All their work since 2009 has paid off in an organisation that seems to be well focused on meeting the needs of NZ speculative fiction writers in general, and emerging writers in particular. There was a long queue of people joining up after Ripley’s speech, and as one of those newly-signed-up members, I’m looking forward to what happens next.

Getting Published in New Zealand

My talk on this topic, part of the excellent writers’ stream at the Convention, was on at the same time as Elizabeth Knox’s Guest of Honour speech – which was a pity, as I would have liked to attend this, and heard afterwards that she spoke very well.

Nonetheless, about 20 people attended my talk. It isn’t easy to get speculative fiction published in New Zealand, although the recent advent of an NZ speculative fiction magazine (Semaphore) and an NZ science fiction publisher (Random Static) is beginning to make a major difference.
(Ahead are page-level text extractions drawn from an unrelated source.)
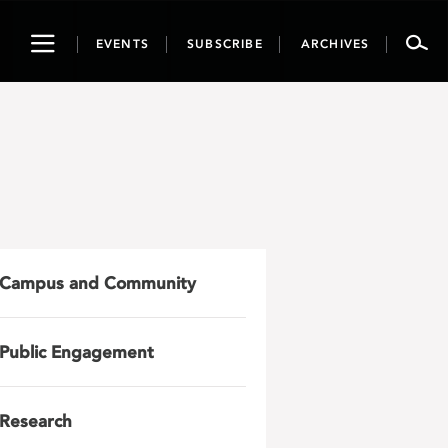
Toggle
EVENTS
SUBSCRIBE
ARCHIVES
navigation
Campus and Community
Public Engagement
Research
I explained how, in various unlikely ways, I had managed to get quite a few SF stories – including Transported, a short story collection that’s between 1/3 and 1/2 SF – published by “mainstream” fiction publishers and magazines here, and suggested some strategies to follow for doing this: strategies which seemed to chime with the experience of others around the table. I’m going to write this talk up for SpecFicNZ.

Why I Am Not A Bookseller

Some people have got the knack of selling books at sales tables. I haven’t. At the Convention’s Floating Market, I shared a sales table with Pat Whitaker and Lee Pletzers. They sold books. I didn’t… until right at the end. As soon as I started to pack my books away, people came up to buy them!
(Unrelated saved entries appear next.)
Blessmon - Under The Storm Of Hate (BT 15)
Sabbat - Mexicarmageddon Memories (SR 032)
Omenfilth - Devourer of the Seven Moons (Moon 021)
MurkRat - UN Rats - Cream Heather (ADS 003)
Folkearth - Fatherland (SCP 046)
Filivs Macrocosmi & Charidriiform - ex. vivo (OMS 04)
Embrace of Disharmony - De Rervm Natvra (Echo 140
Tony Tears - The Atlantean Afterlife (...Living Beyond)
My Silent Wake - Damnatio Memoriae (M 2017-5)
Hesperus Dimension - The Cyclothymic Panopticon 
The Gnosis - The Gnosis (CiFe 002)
So I think I have discovered the secret to successful bookselling: every ten minutes, start to pack all your books away. Then, when the purchasers lured by this move have bought their books and moved on, put all your books out again. Repeat every ten minutes, and wealth shall be yours!


… I want to catch up with lots of people I know are attending the Con, but whom I haven’t seen yet. I am moderating a panel on SF poetry with the excellent Janis Freegard and Harvey Molloy. I am doing a live Q&A with Patrick Nielsen Hayden. And, at 10am, I have to explain why “Joss Whedon Is My Master Now”. I’m going to advance the radical thesis that it’s Jed Whedon, Zack Whedon and Mo Tancharoen Whedon we should really be watching out for… sorry, Joss!
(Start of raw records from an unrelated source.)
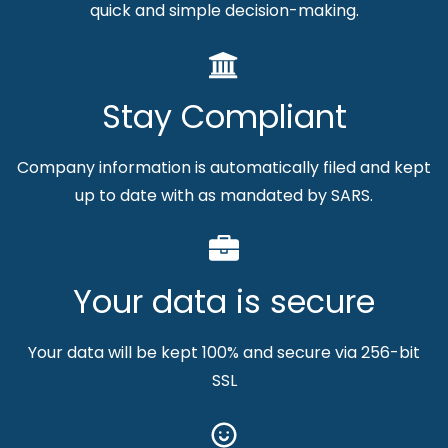
quick and simple decision-making.
Stay Compliant
Company information is automatically filed and kept
up to date with as mandated by SARS.
Your data is secure
Your data will be kept 100% and secure via 256-bit
SSL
2 thoughts on “Blogging Au Contraire: Day Two: SpecFicNZ launch, Getting Published in NZ Panel, Why I’m Not A Bookseller

  1. TimI am sure All Blacks' Kitchen Gardens is stll the all-time best ever title to not sell a gazillion copies.My advice: Hardback glossy with big pictures of kittens as well. Just be warned, it is advice from me, and notf rom one of those \”successful\” people who I don't hate at all.

  2. I was looking out for you at the con, Bill (with the intention of moving towards you if I saw you, I should add) but missed your panel & didn't see you subsequently – I gather that old Y-chromosome-linked flu may have got the better of you – hope it is rapidly receding!My new novel, \”Faster Kitten, Purr! Purr!\” will be in all good discount bins by Christmas.

Comments are closed.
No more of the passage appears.